In this paper, an improved collaborative filtering recommendation algorithm based on the TF-IDF model and user characteristics model is proposed. To discuss the influence of the two main improvements of the proposed method, two ablation experiments are carried out. The experiment is carried out on ML-100k data set, and the results of the proposed method (ICFTU) in Section 4.2 are used as reference. The method which is only based on the TF-IDF model is called ICFTU-TI, and the method which is only based on the proposed user characteristics model is called ICFTU-UC. The results of this ablation experiment are shown in

Table 3. The results of the ablation experiment of MAE.

Method	MAE
	5	10	15	20	25	30	35	40	45	50
ICFTU-UC	0.975	0.916	0.897	0.873	0.859	0.847	0.838	0.827	0.822	0.819
ICFTU-TI	0.894	0.855	0.832	0.817	0.804	0.798	0.792	0.785	0.784	0.779
ICFTU	0.894	0.849	0.82	0.807	0.798	0.793	0.783	0.779	0.774	0.771

and

Table 4. The results of the ablation experiment of RMSE.

Method	RMSE
	5	10	15	20	25	30	35	40	45	50
ICFTU-UC	1.174	1.118	1.097	1.069	1.052	1.023	1.01	1.004	1.001	0.999
ICFTU-TI	1.087	1.045	1.015	0.998	0.985	0.976	0.969	0.959	0.957	0.952
ICFTU	1.090	1.038	1.002	0.988	0.976	0.968	0.957	0.951	0.945	0.941

and Figure 9.

The results show that: (1) The ICFTU algorithm has the best performance and the smallest error, which shows that the method using both the TF-IDF and the improved user characteristics models are effective; (2) The error of ICFTU-TI is smaller than that of ICFTU-UC, and it is close to that of ICFTU. This shows that the TF-IDF method is the main factor to improve the accuracy of the model, and the improved user characteristics are the secondary factor, which is consistent with the discussion results on similarity weighted fusion parameters $\xi$ and $\mu$ in Section 5.1.

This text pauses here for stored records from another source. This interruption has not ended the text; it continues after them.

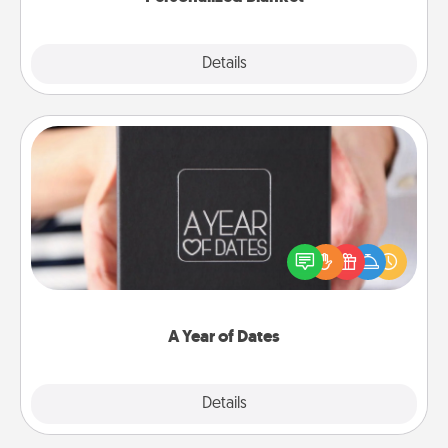
Explore
Details
Close
A Year of Dates
A box of dates is the perfect romantic Christmas
gift, wedding anniversary present, or just because
you want to show them how much you want to
spend time with them.
A Year of Dates
Explore
Details
Close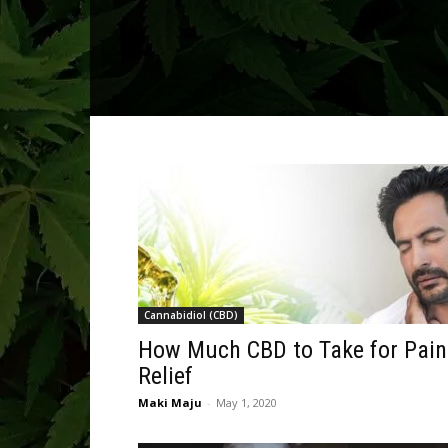
Cannabidiol (CBD)
How Much CBD to Take for Pain
Relief
Maki Maju
-
May 1, 2020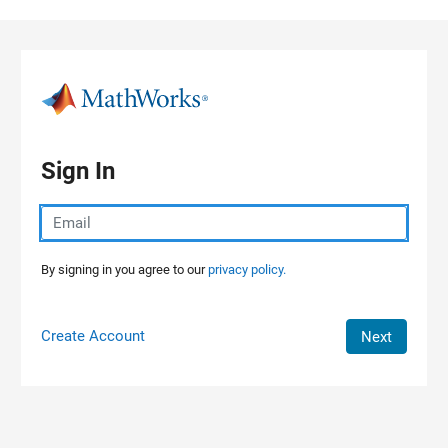
Skip to content
Sign In
By signing in you agree to our
privacy policy.
Create Account
Next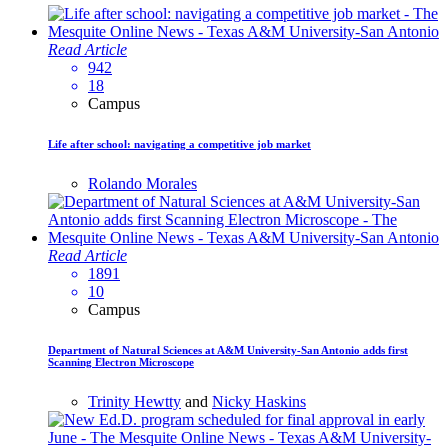
Read Article
942
18
Campus
Life after school: navigating a competitive job market
Rolando Morales
Read Article
1891
10
Campus
Department of Natural Sciences at A&M University-San Antonio adds first
Scanning Electron Microscope
Trinity Hewtty
and
Nicky Haskins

5.3. Compared with Other Methods

To further show the performance of the proposed collaborative recommendation algorithm (ICFTU), it is compared with two other state-of-the-art recommendation approaches. The first one is a new collaborative filtering framework based on a gauss core and an extension classification method (known as GCEDA) [26]. The second one is an advanced approach, which is based on Deep Feed-Forward Neural Networks (known as DFFN) [35]. This comparison experiment is carried out on ML-100k data set, and the results are shown in

Table 5. The results of the compared experiment with other two recommendation approaches.

Metric	GCEDA	DFFN	ICFTU
MAE	0.799	0.779	0.771
Improvements	3.50%	1.03%	-
RMSE	0.979	0.959	0.941
Improvements	3.88%	1.88%	-

and Figure 10.

The results show that the proposed ICFTU in this paper has a better recommendation effect compared to GCEDA and DFFN. The results in Table 5 show that the performance of the GCEDA and DFFN methods are close to the K-MCF method (see Table 2 and Table 5), the main reason is that all the three methods use the information of the input data by different strategy. However, the comprehensive performance of the proposed model is the best. The MAE value of the proposed model is 3.50% and 1.03% lower than that of GCEDA and DFFN. Meanwhile, the RMSE value of our model is 3.88% and 1.88% lower than that of GCEDA and DFFN.

6. Conclusions

To solve the impact of popular items on user similarity, the TF-IDF statistical method is used in this paper, and optimizes the formula to adapt to the recommendation model. At the same time, an improved user characteristics similarity calculation method is proposed, which makes use of the user characteristics information and alleviates the cold start problem. Finally, this paper conducts off-line experiments on Movielens data sets. Experimental results show that the proposed algorithm is more accurate than the comparison algorithm. There are still some problems that should be further studied in future, such as some new user similarity models by fusing the item tag and user characteristic, and the deep learning technology to mine the potential information of user and item.